After mergers, banks face software challenge

The Punjab National Bank in January alleged that diamond jeweller Nirav Modi and his relatives had for years fraudulently raised billions of dollars in foreign credit by conspiring with the bank staff | Reuters

Though the bank merger announcement is being termed as means to bring in more efficiency and robustness in the public sector banking systems, integrating different core banking solutions will be a big challenge for the merged banks. Many of the banks are running on different core banking solutions being supplied by various vendors who have different service-level agreements with different banks. A majority of these public sector banks use core banking solutions such as Infosys Finacle, Oracle Financial Services and BaNCS from Tata Consultancy Services, besides other solutions.

Moreover, there are many fintech companies and digital payment systems that are linked differently with different banks through the core banking systems. Integration of these will take time and will involve a great amount of operational integration.

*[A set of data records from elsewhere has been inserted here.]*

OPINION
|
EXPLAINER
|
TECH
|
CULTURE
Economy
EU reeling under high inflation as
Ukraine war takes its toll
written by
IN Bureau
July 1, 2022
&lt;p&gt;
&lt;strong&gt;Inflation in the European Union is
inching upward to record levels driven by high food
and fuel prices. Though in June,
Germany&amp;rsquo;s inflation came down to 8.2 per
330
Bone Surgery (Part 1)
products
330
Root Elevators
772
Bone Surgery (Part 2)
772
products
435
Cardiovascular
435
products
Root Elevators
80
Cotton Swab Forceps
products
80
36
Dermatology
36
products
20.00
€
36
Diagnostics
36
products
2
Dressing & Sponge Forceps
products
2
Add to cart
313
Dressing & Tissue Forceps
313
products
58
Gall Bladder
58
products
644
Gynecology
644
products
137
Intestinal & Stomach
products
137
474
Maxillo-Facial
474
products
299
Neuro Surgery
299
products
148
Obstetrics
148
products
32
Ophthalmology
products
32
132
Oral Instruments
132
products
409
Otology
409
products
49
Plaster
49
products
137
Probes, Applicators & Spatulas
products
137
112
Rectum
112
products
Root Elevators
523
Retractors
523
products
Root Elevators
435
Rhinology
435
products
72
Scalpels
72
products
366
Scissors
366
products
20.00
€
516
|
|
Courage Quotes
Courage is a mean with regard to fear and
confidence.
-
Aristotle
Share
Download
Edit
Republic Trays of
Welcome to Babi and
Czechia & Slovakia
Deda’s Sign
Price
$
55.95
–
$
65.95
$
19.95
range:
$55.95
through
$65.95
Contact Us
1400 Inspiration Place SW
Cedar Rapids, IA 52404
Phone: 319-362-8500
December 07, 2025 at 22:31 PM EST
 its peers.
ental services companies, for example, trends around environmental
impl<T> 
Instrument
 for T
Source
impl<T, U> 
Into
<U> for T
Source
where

For instance, integration process is still going on after the merger of Dena Bank and Vijaya Bank with Bank of Baroda. The amalgamation was officially effective April 1. Software integration is a time-consuming process especially when the banks have different kinds and version of software running across its branches and offices. “Integration was easier for State Bank of India and its associate banks. SBI and its associate banks had shared common ATMs and were governed by a common platform. In case of other banks, integration can be a challenge as many of the systems have different core banking solutions. Many of these software systems are linked to different fintech companies that need to be integrated into the merged entity” said Dr Rajendra K. Sinha, Professor and Chairperson, Centre of Excellence in Banking IFIM, Business School, Bengaluru.

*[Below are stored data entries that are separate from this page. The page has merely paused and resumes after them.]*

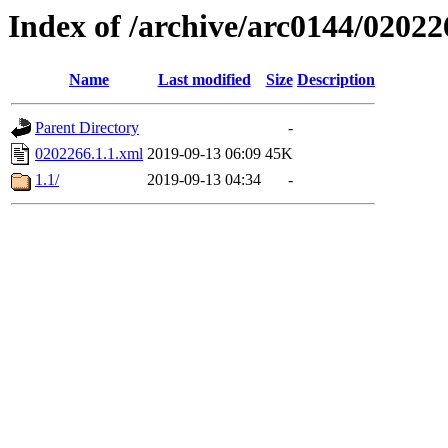
Index of /archive/arc0144/02022
Name
Last modified
Size
Description
Parent Directory
-
0202266.1.1.xml
2019-09-13 06:09
45K
1.1/
2019-09-13 04:34
-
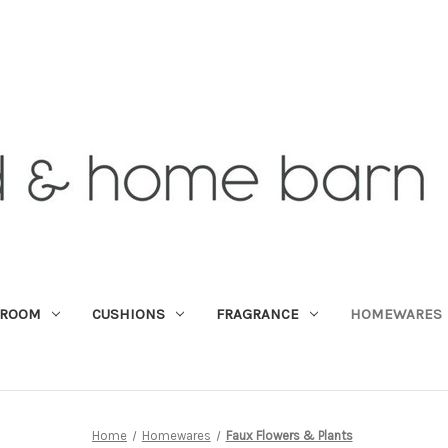
DROOM
CUSHIONS
FRAGRANCE
HOMEWARES
Home
Homewares
Faux Flowers & Plants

“I feel that given the success of the SBI merger and also the integration of the Bank of Baroda and two other banks (Dena and Vijaya), the government is confident and has gone ahead with the next phase of amalgamation. However technical integration is a time-consuming process and will take time perhaps more than a year. Though the integration will be challenging, in the long run the combined system will prove to be very efficient,” explained Sinha, who has had a long stint with SBI in different senior positions spanning over several decades.

Other industry experts agree with Sinha. “The biggest IT challenge for banks is to integrate the system of record and system of engagement keeping in mind the millions of customers the banks have. The key is to have open source and open stack technologies that help in interoperability; thus extending the platform shelf life of core banking engines and other mission critical platforms,” remarked Sudin Baraokar, advisor, Global IT innovation. “The focus area should be in the risk management models that have to be aligned to emerging themes like financial inclusion and digital payments. From an Indian context, NPAs and stressed assets is a $200-billion problem.”

Data extraction and integration would also prove additional challenges for the merged banks. “In the background of the bank mergers, it is often a challenge when the banks need to carry out data extractions and conversions from the respective core banking systems to a uniform format as prescribed by the software decided by the banks. It often boils down to the strategy that the banks were following before the merger. If the banks belong to the same strategy group, the challenge of consolidation of the data and integration of the processes becomes much easier. For instance, the merger of Canara and Syndicate banks seems to be a better fit in terms of the consolidation of data and integration of the processes as compared to SBI with its associate banks,” explained Kartikeya Bolar, Associate Professor and Co Chair– Operations and Information Science Area, TAPMI in Manipal.

The Centre on Friday announced four mega banking mergers in the public sector. While Punjab National Bank, Oriental Bank of Commerce and United Bank, Canara Bank will be amalgamated with Syndicate Bank. The Centre also announced the merger of Union Bank, Andhra Bank and Corporation Bank, and Indian Bank and Allahabad Bank.